No interior de São Paulo, produtores preservam a cachaça artesanal com técnicas tradicionais, controle de fermentação e envelhecimento em madeira para garantir qualidade e identidade

A produção de cachaça artesanal começa no corte e na moagem da cana, e passa por etapas que exigem técnica e paciência para manter o sabor e a qualidade.

Do ajuste do teor de açúcar à separação da cachaça coração, cada etapa é feita à mão em alambiques de cobre, com atenção à temperatura e ao tempo.

O resultado aparece em premiações estaduais e internacionais, e em receitas locais que preservam a cultura da bebida.

conforme informação divulgada pelo g1

Do campo ao mosto, o cuidado com a garapa e a fermentação

A colheita, a lavagem e a moagem da cana produzem a garapa, o caldo que será fermentado. Para que o fermento trabalhe, é preciso ajustar o teor de açúcar adicionando água, e começar a fermentação.

Sobre esse ajuste, a reportagem traz a explicação do produtor Avelino, "A garapa vem com o teor de açúcar um pouco mais alto. Aqui na sala de destilação, vamos abaixar o teor de açúcar para entre 14% e 16%, que é o ideal para o fermento trabalhar", explica Avelino, conforme informação divulgada pelo g1.

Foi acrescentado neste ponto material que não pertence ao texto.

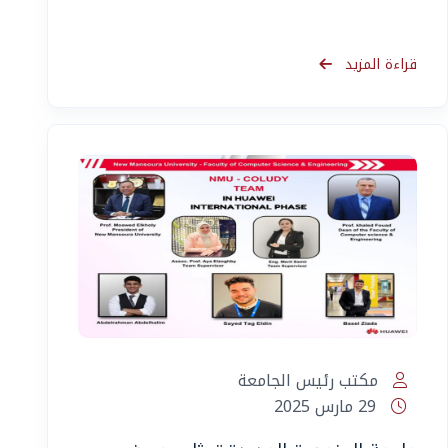
قراءة المزيد
مكتب رئيس الجامعة
29 مارس 2025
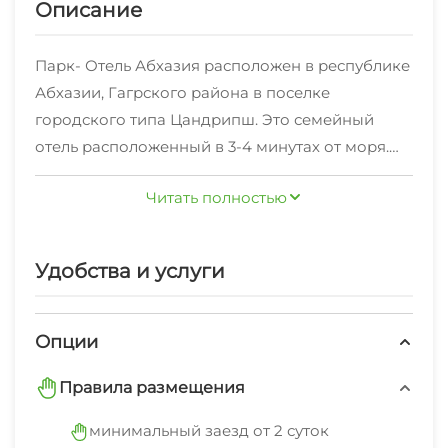
Описание
Парк- Отель Абхазия расположен в республике
Абхазии, Гагрского района в поселке
городского типа Цандрипш. Это семейный
отель расположенный в 3-4 минутах от моря.
На территории отеля имеется стационарный
Читать полностью
бассейн с подогревом 5 на 11 м, кафе столовая,
зона отдыха, бесплатная парковка(на
территории отеля), детская площадка, wi-fi .
Удобства и услуги
Площадь номерного фонда составляет от 20 до
58 кв.м.
Опции
Правила размещения
минимальный заезд от 2 суток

Fermentação e destilação, fases que definem a qualidade

A fermentação é lenta e exige controle, pois converte o açúcar em álcool, transformando o caldo em mosto. "Só a fermentação leva de 24 a 28 horas, dependendo da temperatura. Depois que o caldo é bombeado para o alambique de cobre, são mais duas horas em temperatura entre 90°C e 95°C, até passar pela serpentina de resfriamento", descreve a reportagem, conforme informação divulgada pelo g1.

Na destilação manual são separadas três frações, cabeça, coração e cauda, e somente a cachaça coração segue para o envelhecimento, etapa que define aromas e suavidade.

Envelhecimento, madeiras e reconhecimento em concursos

Os alambiques usam tonéis de diferentes madeiras para envelhecer a cachaça artesanal, como carvalho, amburana, jequitibá rosa e amendoim, e também blends entre essas madeiras, para obter perfis aromáticos distintos.

O Sítio Engenho Velho, em Ourinhos, obteve reconhecimento em concursos. "No concurso Cachaça SP, do governo estadual, a cachaça premium do sítio ganhou ouro. Recentemente, no Chile, em um concurso global, a cachaça envelhecida 36 meses no carvalho ganhou prata", relata a matéria, conforme informação divulgada pelo g1.

Com a premiação internacional, o produtor afirma com orgulho que Ourinhos tem uma das melhores cachaças do mundo, conforme informação divulgada pelo g1.

Tradição, conhecimento e desafios para o futuro

Produzir cachaça artesanal exige conhecimento técnico e paciência, e muitos mestres alambiqueiros acumulam saberes transmitidos por gerações, ao mesmo tempo em que incorporam controle de temperatura e processos de qualidade.

Para pequenos produtores, transformar um hobby em negócio, como ocorreu com Álvaro em Ourinhos, significa investir em certificação, participação em câmaras setoriais e em concursos, para fortalecer a marca regional e alcançar novos mercados.

Preservar a tradição da cachaça artesanal no interior de SP passa por manter práticas manuais, documentar processos e valorizar a identidade local, garantindo que a bebida continue a ser apreciada dentro e fora do país.